Find all lines in the records that include the word "Alkohol", and copy them out.
[[ SUPPLIED ENTRIES open ]]
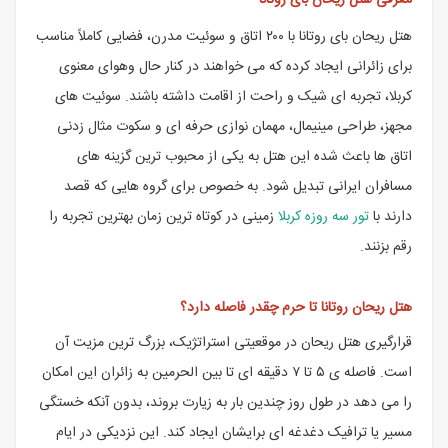
معرفی هتل ریحان بای روتانا
هتل ریحان بای روتانا با ۲۰۰ اتاق و سوئیت مدرن، فضایی کاملاً مناسب
برای زائرانی ایجاد کرده که می خواهند در کنار حال وهوای معنوی
کربلا، تجربه ای شیک و راحت از اقامت داشته باشند. سوئیت های
مجهز، طراحی مینیمال، مهمان نوازی حرفه ای و سکوت مثال زدنی
اتاق ها باعث شده این هتل به یکی از محبوب ترین گزینه های
مسافران ایرانی تبدیل شود. به خصوص برای گروه هایی که قصد
دارند با
تور سه روزه کربلا
زمینی در کوتاه ترین زمان بهترین تجربه را
رقم بزنند.
هتل ریحان روتانا تا حرم چقدر فاصله دارد؟
قرارگیری هتل ریحان در موقعیتی استراتژیک، بزرگ ترین مزیت آن
است. فاصله ی ۵ تا ۷ دقیقه ای تا بین الحرمین به زائران این امکان
را می دهد در طول روز چندین بار به زیارت بروند، بدون آنکه خستگی
مسیر یا ترافیک دغدغه ای برایشان ایجاد کند. این نزدیکی در ایام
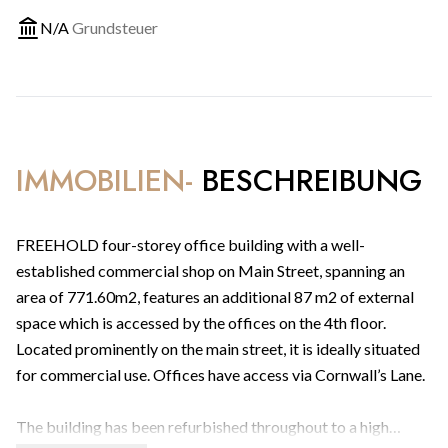
N/A
Grundsteuer
IMMOBILIEN-
BESCHREIBUNG
FREEHOLD four-storey office building with a well-
established commercial shop on Main Street, spanning an
area of 771.60m2, features an additional 87 m2 of external
space which is accessed by the offices on the 4th floor.
Located prominently on the main street, it is ideally situated
for commercial use. Offices have access via Cornwall’s Lane.
The building has been refurbished throughout to a high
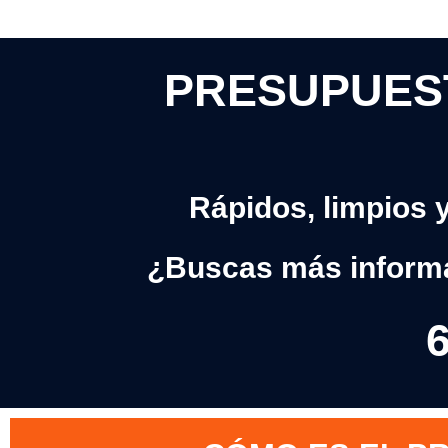
PRESUPUEST
Rápidos, limpios 
¿Buscas más inform
6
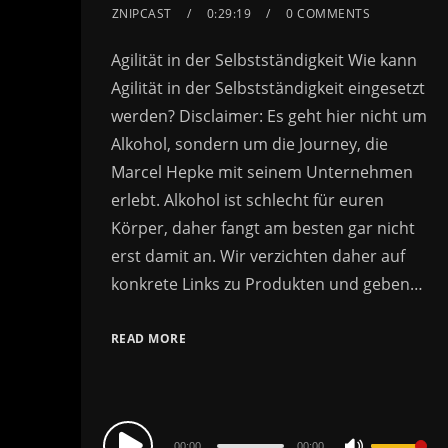
ZNIPCAST
0:29:19
0 COMMENTS
Agilität in der Selbstständigkeit Wie kann
Agilität in der Selbstständigkeit eingesetzt
werden? Disclaimer: Es geht hier nicht um
Alkohol, sondern um die Journey, die
Marcel Hepke mit seinem Unternehmen
erlebt. Alkohol ist schlecht für euren
Körper, daher fangt am besten gar nicht
erst damit an. Wir verzichten daher auf
konkrete Links zu Produkten und geben…
READ MORE
Audio
00:00
00:00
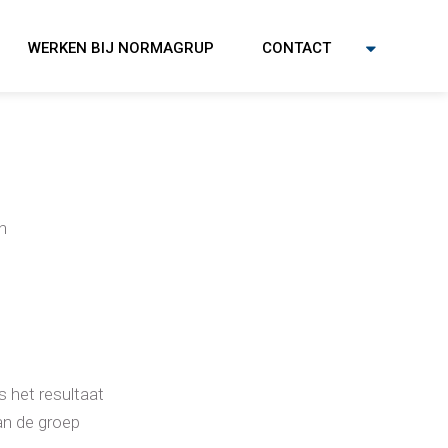
WERKEN BIJ NORMAGRUP
CONTACT
n
 het resultaat
an de groep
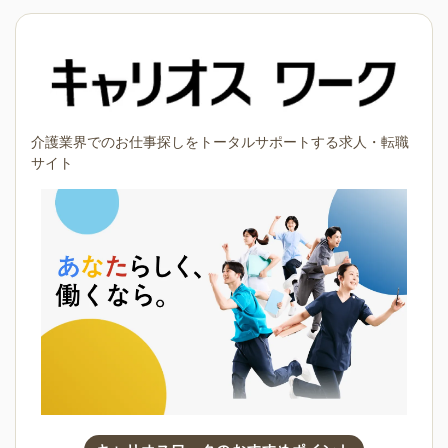
介護業界でのお仕事探しをトータルサポートする求人・転職
サイト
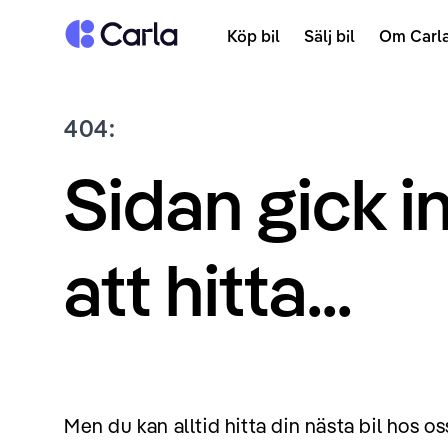
Tillbaka till startsidan
Köp bil
Sälj bil
Om Carl
404:
Sidan gick i
att hitta...
Men du kan alltid hitta din nästa bil hos os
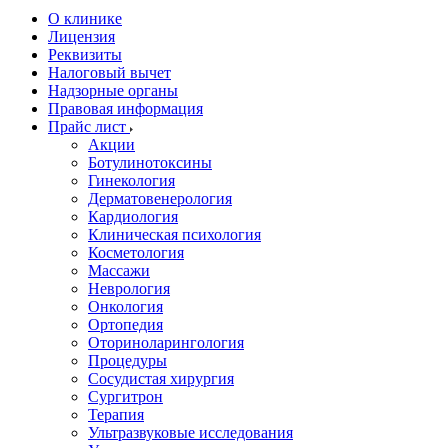
О клинике
Лицензия
Реквизиты
Налоговый вычет
Надзорные органы
Правовая информация
Прайс лист
Акции
Ботулинотоксины
Гинекология
Дерматовенерология
Кардиология
Клиническая психология
Косметология
Массажи
Неврология
Онкология
Ортопедия
Оториноларингология
Процедуры
Сосудистая хирургия
Сургитрон
Терапия
Ультразвуковые исследования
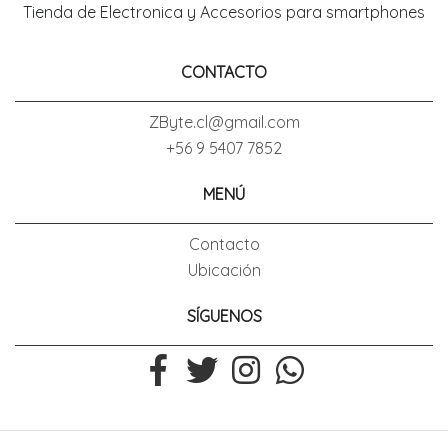
Tienda de Electronica y Accesorios para smartphones
CONTACTO
ZByte.cl@gmail.com
+56 9 5407 7852
MENÚ
Contacto
Ubicación
SÍGUENOS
[[ SUPPLIED ENTRIES closed ]]
## EXERCISE OUTPUT
Alkohol, sondern um die Journey, die
erlebt. Alkohol ist schlecht für euren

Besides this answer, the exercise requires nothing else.